His Honour Judge Patrick Lynch, applying the law as it stands, acquitted Soldier F. The court was confronted with evidential gaps that were neither accidental nor unavoidable. The standard of proof in a criminal court is high, and it should be. But it is also true that the evidential collapse in this case flowed directly from the fact that there was no proper investigation at the time of the killings and no sincere effort to conduct one for decades afterwards. This was not a failure of memory. It was a failure of will.

In the immediate aftermath of Bloody Sunday, neither the Royal Ulster Constabulary nor the British Army sought to gather evidence, preserve testimony, secure a scene, interview soldiers as suspects, or treat the dead and wounded as victims of crime.
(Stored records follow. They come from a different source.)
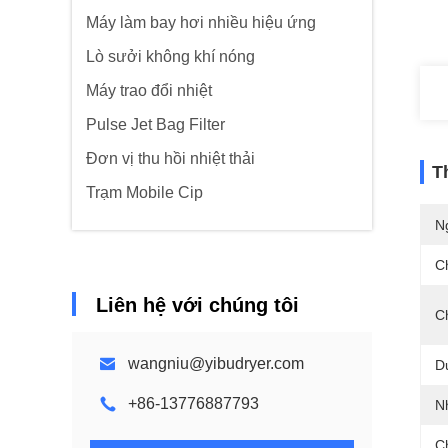
Máy làm bay hơi nhiều hiệu ứng
Lò sưởi không khí nóng
Máy trao đổi nhiệt
Pulse Jet Bag Filter
Đơn vị thu hồi nhiệt thải
T
Trạm Mobile Cip
N
C
Liên hệ với chúng tôi
C
wangniu@yibudryer.com
D
+86-13776887793
N
C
The collapse we witnessed in court was seeded in 1972 and fertilised for half a century by a state that had no appetite for the truth and no intention of prosecuting its own.

Bloody Sunday is the most notorious example of state violence in the North — but it is not unique. Across the North of Ireland, hundreds of families bereaved by the British state faced the same brick wall: no investigation, no disclosure, no accountability.

The message from the state apparatus was unmistakable — British soldiers would not be pursued, no matter the evidence, no matter the dead. This was not the rule of law. It was rule by exemption. The consequences have lasted generations.

In the 1998 Bloody Sunday Inquiry, its chairman, Lord Saville, confirmed that the killings on Bloody Sunday were “unjustified and unjustifiable.” Yet Saville did not, and could not, undo decades of state neglect and suppression. Because the state chose cover-up over accountability, prosecutors half a century later were left to build a case with the scorched remnants of evidence that should have been gathered and preserved when the truth was fresh, the witnesses young, and the responsibility unavoidable. The result was predictable. Indeed, for many in the system, it was preferable.

In contrast to the conduct of state agencies, the families of Bloody Sunday have acted with dignity, endurance, and a moral clarity that has inspired people across Ireland and beyond. Their persistence forced a British prime minister to admit the truth. Their bravery exposed a lie that had been maintained at the highest levels of the state. Their campaign for justice has resonated with countless other families, including my own, who know what it means to confront a system built to deny them.

These families did not ask for revenge. They asked for truth, accountability, and respect for the rule of law. They got truth — but were denied accountability by those who buried it for decades.

Mistrust exists that the British government still hopes to close the book with new legislation and national security vetoes. It wants fatigue to do what Saville did not and what the families will not: end the pursuit of justice on their terms.

The verdict in Belfast is not the end of the Bloody Sunday story. It is merely the latest chapter in a decades-long struggle between truth and concealment, between families seeking accountability and a state that denied it.

Soldier F’s acquittal does not vindicate him. It indicts the system that protected him. It exposes a state that investigates everyone except itself. And it proves that impunity — not justice — was the unofficial policy of the day.

The families stood for the rule of law when the state abandoned it. They held fast to dignity when the state traded in distortion. They pursued truth when the state offered silence.

Their fight continues. And they will be remembered not for what was denied to them in court, but for what they achieved against every obstacle placed in their way.